In 2015, K.H., who at the time was struggling with an alcohol addiction and homelessness, brought her six children to the Indiana Department of Child Services and stated she couldn’t care for them. The kids were all adjudicated children in need of services, and K.H. was given a parent-participation plan with 23 requirements. She was required to, in part, maintain suitable housing and employment, attend Alcoholics Anonymous meetings, take part in counseling, enroll in home-based services, submit to random drug screens, and participate in visitations.
As 2018 approached, K.H. had successfully followed through with most of her requirements, even walking more than two hours one-way to attend AA meetings because she didn’t own a car. However, she was still unable to secure housing. DCS thus petitioned to terminate K.H.’s parental rights, citing her failure to satisfactorily comply with her parent participation plan.
Supreme Court justices affirmed the trial court’s refusal to terminate the parent-child relationships, disagreeing with the children’s guardian ad litem’s assertion that K.H.’s inability to secure housing led to the singular conclusion that her parental rights should be terminated. The Allen Superior Court refused to terminate her rights, concluding that DCS failed to clearly and convincingly show that termination was in the children’s best interests.
The GAL— who had neither met nor spoken with the children — had been the only witness to opine that the termination was in the children’s best interests. The Indiana Court of Appeals reversed in a memorandum decision, and the Supreme Court granted transfer to K.H.’s appeal. In In the Matter of M.I., N.I., N.I., N.I., N.I., S.I. (Minor Children); Denis Koehlinger v. K. H. (Mother); A.I. (Father) and L.M. (Father) v. Indiana Department of Child Services, 19S-JT-281, the high court unanimously concluded the GAL failed to show the trial court’s decision was contrary to law. “When determining what is in children’s best interests, trial courts may consider a variety of factors. The trial court here did just that,” Chief Justice Loretta Rush wrote for the panel, which unanimously affirmed the trial court’s decision.
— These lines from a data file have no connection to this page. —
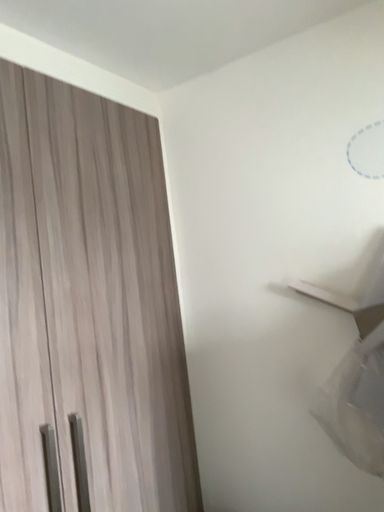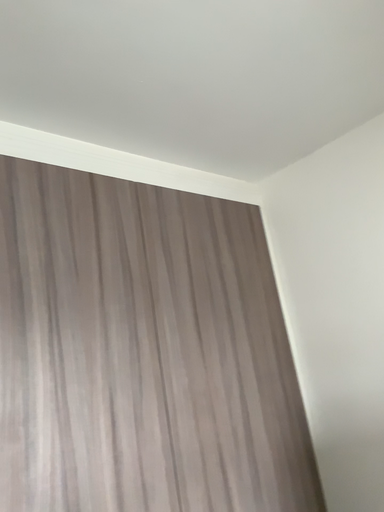 Question: How did the camera likely rotate when shooting the video?

Choices:
 (A) rotated downward
 (B) rotated upward

Answer: (B) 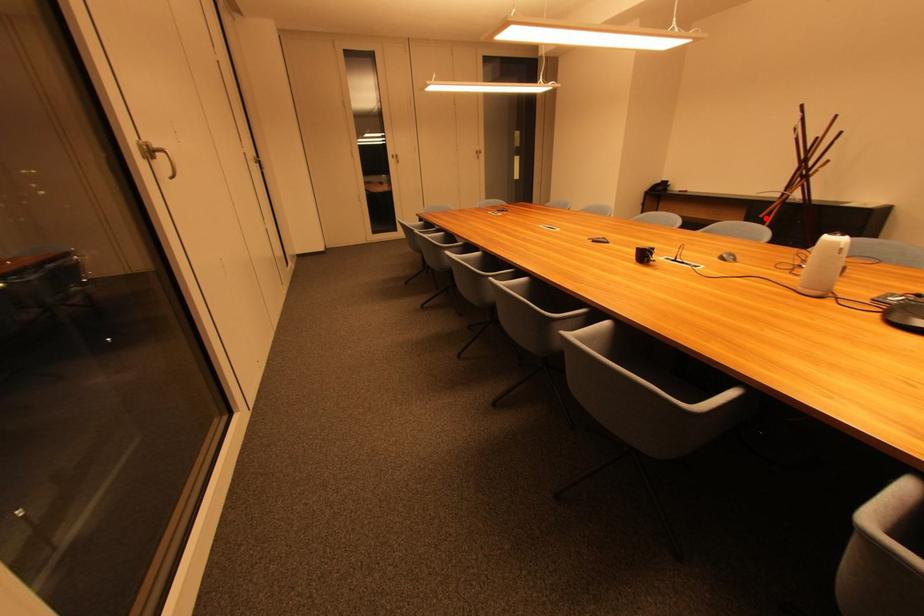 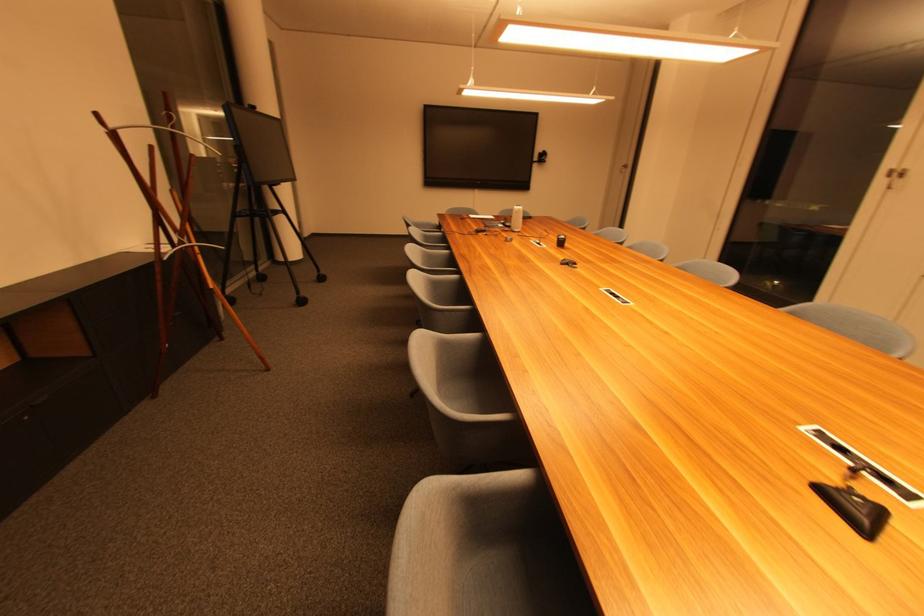 Question: A red point is marked in image1. In image2, is the corresponding 3D point closer to the camera or farther? Reply with the corresponding letter.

Justices noted that the children and their mother shared a “strong, loving bond,” that DCS would face challenges finding adoptive homes for the children, and that K.H. had made progress complying with her parent-participation plan by securing a full-time job, remaining sober and regularly engaging in counseling and AA meetings.
“To be sure, Mother has not consistently complied with, nor has she completed, all twenty-three requirements in her parent-participation plan — including the requirement that she secure suitable housing for herself and her children. But as the trial court aptly observed, full compliance with the plan ‘is difficult to accomplish, especially for someone without personal transportation,’” the panel wrote.
“After all, on multiple occasions, Mother went to counseling and visitations by foot; and DCS case managers conceded that the plan requirements were cumbersome, often requiring Mother to be in three or four different places in a given week, while also keeping a job, attending visitations, and looking for housing. But despite any challenges Mother has faced, the evidence shows that she has complied or made progress with most of the plan’s requirements,” it continued.
“In sum, the trial court recognized Mother’s struggles with finding suitable housing, but it properly looked to other factors — supported by the evidence — in concluding that DCS failed to meet its burden to show that terminating Mother’s parental rights would be in her children’s best interests,” Rush concluded. “Given the evidence above that supports the trial court’s decision, that decision is not contrary to law.”